Historic district in Iowa, United States

The Business Part of Olin Historic District is a nationally recognized historic district located in Olin, Iowa, United States. It was listed on the National Register of Historic Places in 2014. At the time of its nomination the district consisted of 22 resources, including 18 contributing buildings and four non-contributing buildings. The district takes in the city's central business district.

Olin was surveyed and platted from 1840 to 1842 and called the City of Rome by Norman B. Seeley. It was oriented along Walnut Creek to the south, but the city grew to the north where the St. Paul & Davenport Railroad, later the Chicago, Milwaukee, and St. Paul Railroad, built their depot by 1875. The business district developed along Jackson Street in the original town plat. The town was incorporated as Olin in 1878. It was named for D.A. Olin, the General Superintendent of the Chicago, Milwaukee & St. Paul Railroad. The town thrived in Iowa's Golden Age of Agriculture around the turn of the 20th-century, but it has been static ever since.

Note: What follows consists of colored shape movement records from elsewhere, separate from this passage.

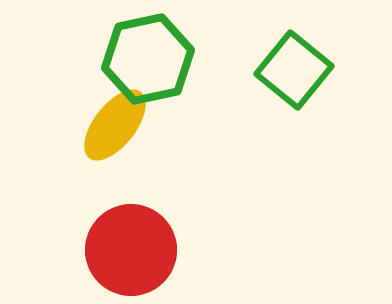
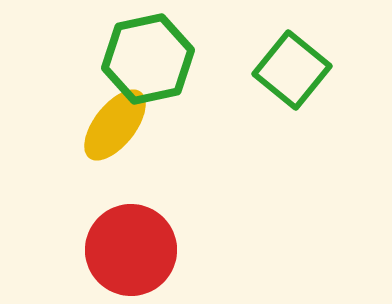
green square: moved 2 px left
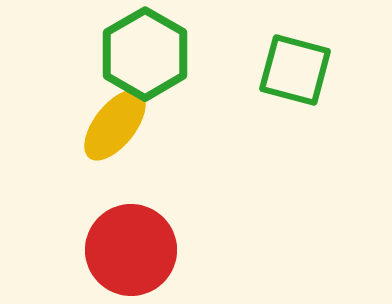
green hexagon: moved 3 px left, 5 px up; rotated 18 degrees counterclockwise
green square: moved 3 px right; rotated 24 degrees counterclockwise
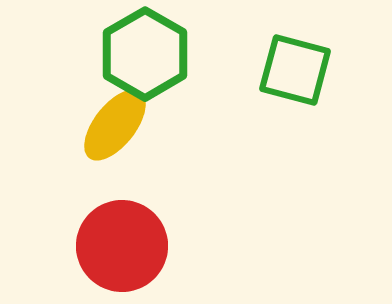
red circle: moved 9 px left, 4 px up
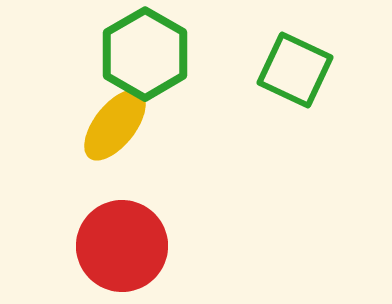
green square: rotated 10 degrees clockwise
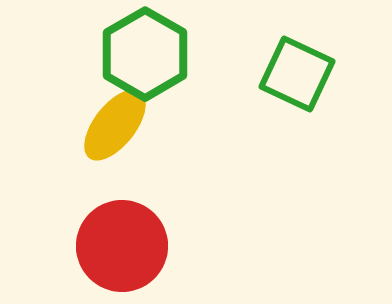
green square: moved 2 px right, 4 px down
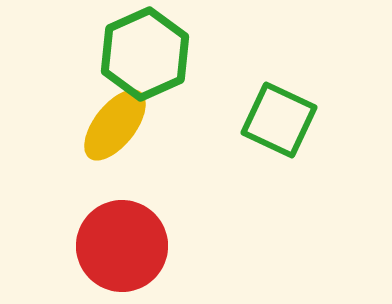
green hexagon: rotated 6 degrees clockwise
green square: moved 18 px left, 46 px down
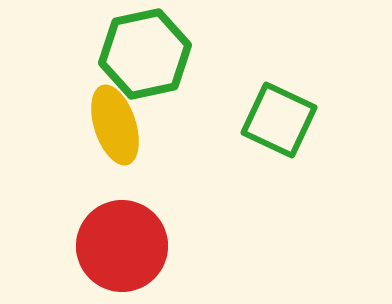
green hexagon: rotated 12 degrees clockwise
yellow ellipse: rotated 56 degrees counterclockwise
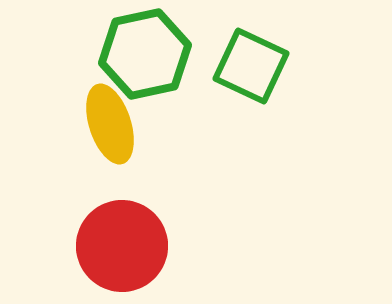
green square: moved 28 px left, 54 px up
yellow ellipse: moved 5 px left, 1 px up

Three major fires affected the commercial district. In 1876 and 1881 fires destroyed buildings on the east side of Jackson Street, and in 1892 a fire destroyed the buildings on the west side of the street. The way the two sides of the street were rebuilt are different. The east side of the street was developed in a laissez-faire fashion where individuals constructed buildings according to their needs and desires. This is how much of Victorian commercial development occurred in Iowa. A large part of the west side of Jackson Street was developed after the 1892 fire. Those whose businesses were affected by the fire banded together and redeveloped the affected properties with a unified commercial block. These are the oldest buildings in the district.